Three Hours(43)
*
In the leisure centre cafeteria, Beth Alton has one hand holding on to the edge of the Formica table, as if she needs to keep hold of something, everything physically precarious, her other hand holding her phone that Jamie doesn’t ring.
The large room around her has come more into focus. On the far side, at the tables of junior school parents, a mother tries to rock a baby to sleep, her movements jerky; a father has a toddler on his lap who’s watching cartoons on an iPad, headphones much too big for him. It’s only when she sees how young the junior school mothers and fathers are that she realizes how long ago it was since Jamie and Theo were that age; since she was. It goes in a blink, she wants to say to them, warn them, all of it, just a blink.

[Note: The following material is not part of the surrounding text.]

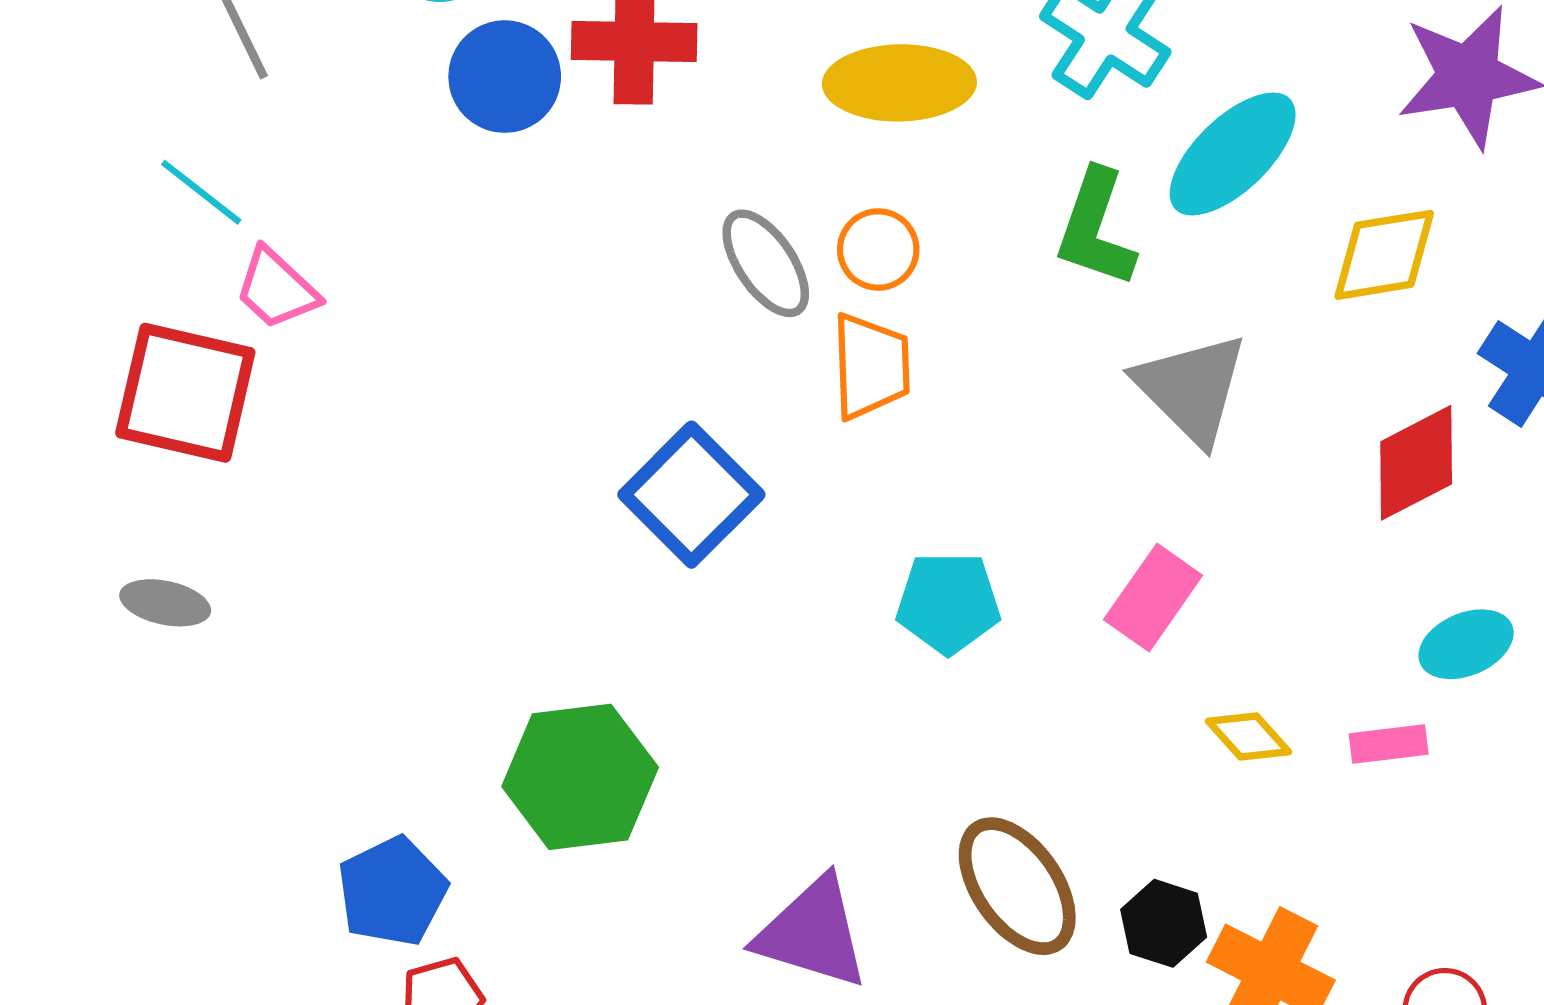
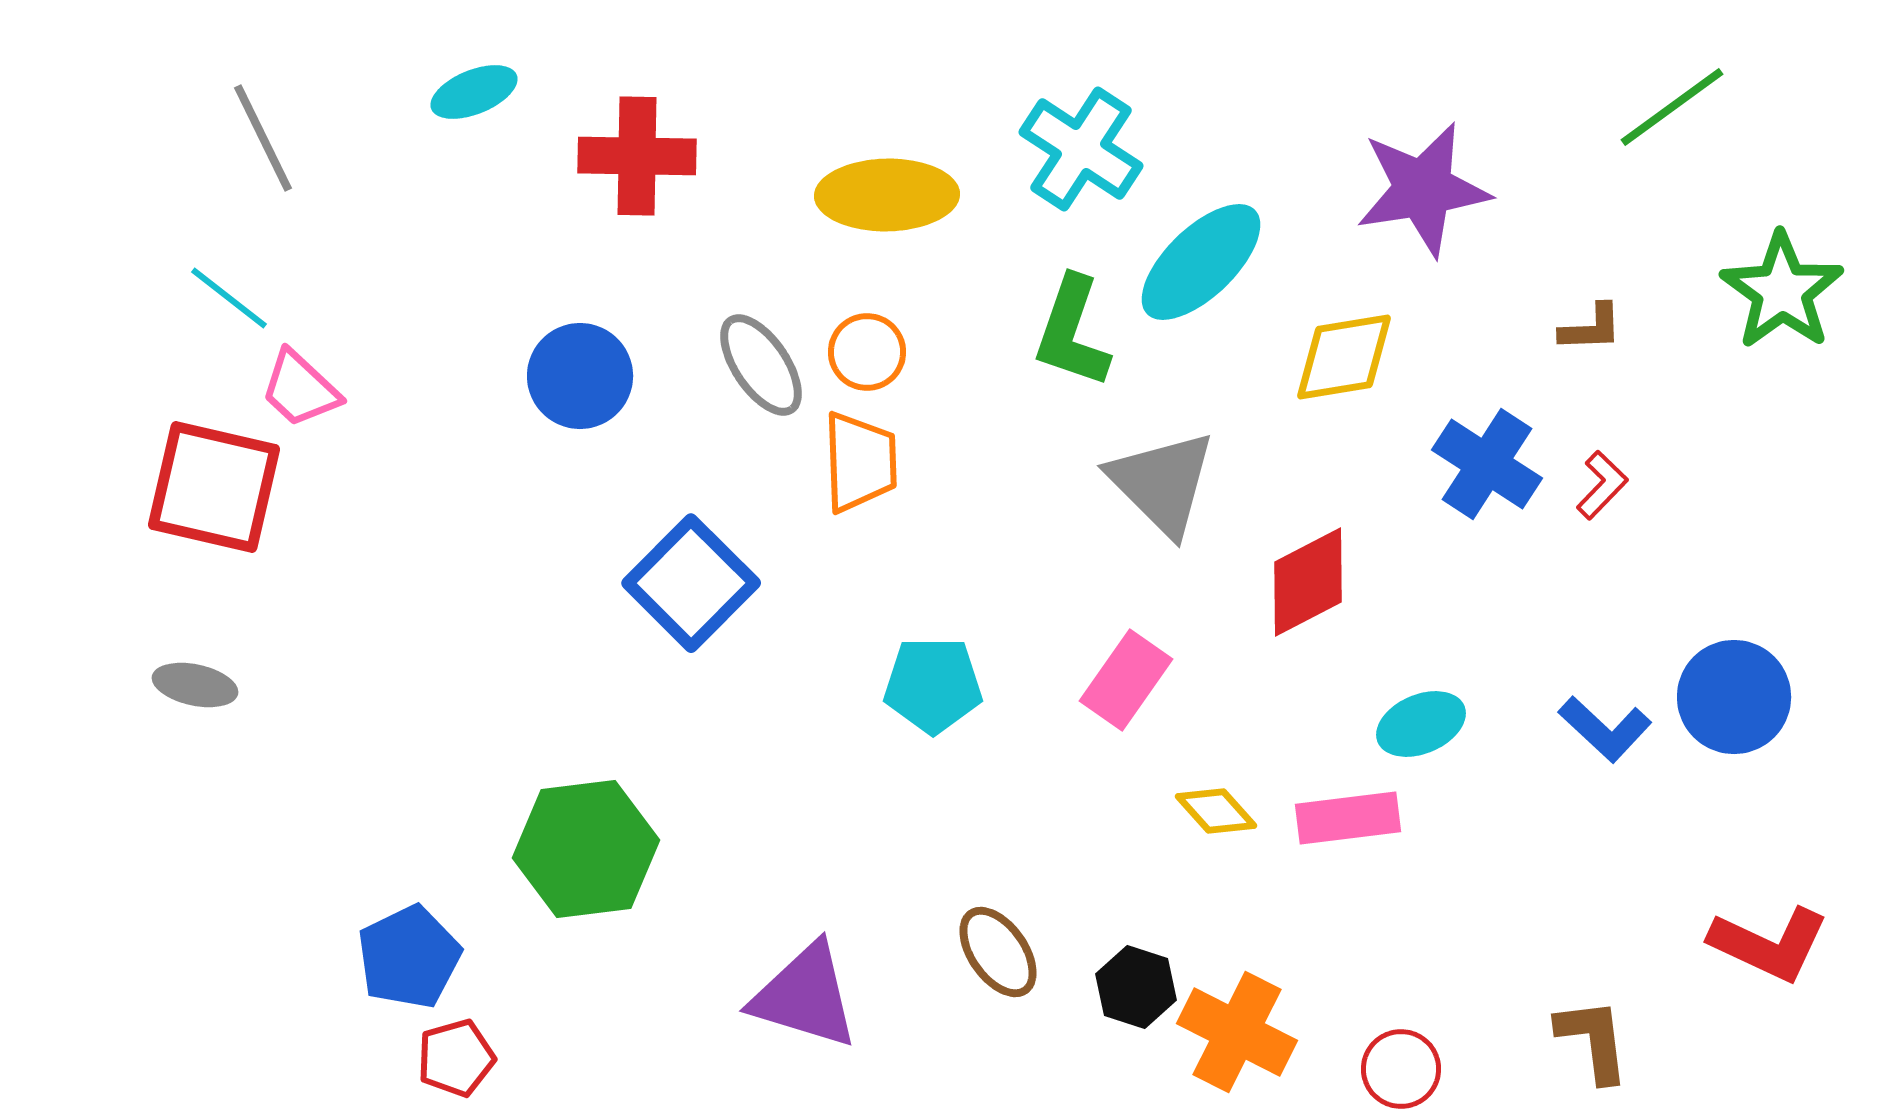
blue circle: (505, 77) -> (580, 376), moved
red diamond: (1416, 463) -> (1308, 582), moved
pink rectangle: (1389, 744) -> (1348, 818), size x1.4
brown ellipse: (1017, 886) -> (998, 952), size x0.7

The older male police officer asks a group of junior school parents to go with him. Beth watches them leave the room, footsteps springy with relief. She assumes that these elect parents have children who are now safely evacuated, what other reason could there be for them to leave? Elect, why did she think that? As if there was some kind of Calvinist salvation and the cafeteria is purgatory. Do Calvinists believe in purgatory? Or is that just a Catholic thing? She absolutely believes in purgatory now, knows first-hand all about purgatory, and it has a linoleum floor and Formica tables and no windows and a phone that doesn’t ring. Doesn’t ring.
Calvin, Mum? Really?
His voice is smiling and it feels so real that for a moment he’s here in this terrible place.
At the table next to Beth there are two mothers who are clearly friends, clutching at each other’s hands, both manicured, so that their long shiny nails in different bright colours interweave, their faces pale. She can’t hear what the dark-haired woman is saying, but she catches ‘Antonella’ a few times; so, she is Antonella’s mother. She feels fury, hot and urgent, with this manicured woman as if it’s her fault her daughter broke up with Jamie. Wrong. Wrong. She just wishes Jamie was still in love and happy, so that he’d have that to hold on to while this terrible thing is happening.
Steve, the young man, holding his mobile, raises his voice: ‘My fiancée is on one of the boats with the children, they’ve got away.’
The room quietens instantly, as if for a moment it’s all their children who are safely on boats. And then questions erupt from junior school parents whose children are on the boats, and the parents whose children are still in danger feel the contrast.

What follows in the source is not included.